Novel power-enhanced evaporation focusing solar seawater desalination device

Technical Field

The invention relates to the technical field of seawater desalination, in particular to a novel power-enhanced evaporation focusing solar seawater desalination device.

Background

Steam of traditional disk solar still condenses on the apron, and the latent heat of condensation of vapor makes the temperature rise of glass apron to reduced the difference in temperature between the evaporation surface of water and the condensation surface, weakened the production rate of surface of water steam, and then reduced the water yield and the utilization efficiency of energy of distiller, make disk solar still's water yield lower. The total heat capacity of the conventional solar distillation apparatus is too large, thereby reducing the efficiency of increasing the temperature of water in the tray, and reducing the water outlet time and water yield of the apparatus. The seawater in the plate evaporates, rises to the cover plate to be condensed, latent heat is released, heat is finally dissipated to the atmosphere through the cover plate, heat loss is large, efficient utilization of solar energy is not facilitated, the process is related to water yield in unit time, the larger the water yield is, the more the heat is dissipated to the atmosphere, the higher the speed of taking away the heat in the seawater is, and further improvement of the water body temperature is limited. It would be beneficial to increase the water production rate of the device if the rate of heat loss at the cover plate could be controlled or the latent heat of condensation of the water vapor could be recycled rather than wasted. Therefore, a new seawater desalination device needs to be designed to enhance the evaporation of seawater, improve the water yield of the device, fully utilize the latent heat of condensation of water vapor and improve the utilization rate of solar energy.

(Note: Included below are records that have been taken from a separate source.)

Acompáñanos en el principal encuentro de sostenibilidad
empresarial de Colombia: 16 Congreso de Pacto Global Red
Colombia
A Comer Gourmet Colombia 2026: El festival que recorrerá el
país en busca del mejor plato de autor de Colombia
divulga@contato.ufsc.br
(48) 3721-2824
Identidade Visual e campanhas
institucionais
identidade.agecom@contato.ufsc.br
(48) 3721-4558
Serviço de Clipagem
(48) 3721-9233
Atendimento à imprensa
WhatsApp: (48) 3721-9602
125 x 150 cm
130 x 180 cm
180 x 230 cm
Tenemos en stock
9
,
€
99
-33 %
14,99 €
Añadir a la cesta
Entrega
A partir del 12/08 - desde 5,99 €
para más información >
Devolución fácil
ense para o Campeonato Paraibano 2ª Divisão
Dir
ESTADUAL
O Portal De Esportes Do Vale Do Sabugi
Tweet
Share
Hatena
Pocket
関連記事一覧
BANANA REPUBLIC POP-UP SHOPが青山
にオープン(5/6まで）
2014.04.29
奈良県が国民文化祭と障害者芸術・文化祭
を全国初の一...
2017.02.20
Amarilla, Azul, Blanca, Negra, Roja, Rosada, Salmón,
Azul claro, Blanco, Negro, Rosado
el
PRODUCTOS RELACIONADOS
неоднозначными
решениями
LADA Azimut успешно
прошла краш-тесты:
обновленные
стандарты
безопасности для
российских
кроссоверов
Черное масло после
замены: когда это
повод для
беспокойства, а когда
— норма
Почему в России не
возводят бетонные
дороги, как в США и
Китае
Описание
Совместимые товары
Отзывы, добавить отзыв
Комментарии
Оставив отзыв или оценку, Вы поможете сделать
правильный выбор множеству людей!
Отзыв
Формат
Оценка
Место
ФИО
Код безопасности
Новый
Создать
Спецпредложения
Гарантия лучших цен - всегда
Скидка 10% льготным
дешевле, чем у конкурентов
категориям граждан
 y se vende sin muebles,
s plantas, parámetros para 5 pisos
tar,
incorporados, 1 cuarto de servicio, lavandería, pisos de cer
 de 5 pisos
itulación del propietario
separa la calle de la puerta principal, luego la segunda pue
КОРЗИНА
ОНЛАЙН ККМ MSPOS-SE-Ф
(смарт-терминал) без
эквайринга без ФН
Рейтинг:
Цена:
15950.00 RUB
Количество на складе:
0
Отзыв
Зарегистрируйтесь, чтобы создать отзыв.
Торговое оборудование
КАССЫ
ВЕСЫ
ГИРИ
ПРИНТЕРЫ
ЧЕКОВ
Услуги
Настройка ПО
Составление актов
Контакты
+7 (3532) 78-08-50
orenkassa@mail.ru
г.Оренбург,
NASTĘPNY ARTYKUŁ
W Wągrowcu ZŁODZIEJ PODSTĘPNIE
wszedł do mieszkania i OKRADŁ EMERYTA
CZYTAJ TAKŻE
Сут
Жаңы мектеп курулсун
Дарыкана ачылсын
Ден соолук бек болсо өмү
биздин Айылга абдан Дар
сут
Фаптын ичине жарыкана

Increasing the vacuum of the system enables the seawater to boil at a lower temperature, further reducing the heat lost by convection and radiation. But due to the lower steam pressure generated, it is not advantageous for these vapours to condense inside the condensation coil. The lower the vacuum level, the more vapor that cannot condense is carried away by the vacuum pump. Therefore, a reasonable vacuum range must be selected, which is optimal when the vacuum is maintained to boil the seawater at 80-85 ℃. The chinese patent No. CN200910197518.8 discloses a low-pressure solar seawater desalination device using an ejector, wherein the low-pressure vacuum of the whole system is formed by the self-weight of seawater, so the vacuum degree of the system is not easy to control. The invention can control the vacuum degree in a reasonable and stable range by using the low-pressure pump in the system, ensures that the seawater boils at about 80 ℃, stabilizes the generation rate of water surface steam, and greatly improves the water yield of unit area.

Disclosure of Invention

The invention aims to provide a novel focusing solar seawater desalination device with power-enhanced evaporation aiming at the defects and shortcomings of the prior art. The device makes the pressure in the solar absorption pipe lower than the atmospheric pressure of the environment by using the low-pressure pump in the system, so as to reduce the boiling temperature of seawater, strengthen the evaporation of seawater, simultaneously reduce the convection and radiation heat loss of the solar absorption pipe to the environment, be beneficial to improving the water yield of the device, simultaneously recycle the seawater used for condensing water vapor in the condenser, preheat the seawater about to enter the absorption pipe by using the latent heat of steam condensation, drive the seawater to further evaporate, fully utilize the latent heat of condensation of the water vapor, and overcome the defect that the heat energy in the prior art is not fully utilized.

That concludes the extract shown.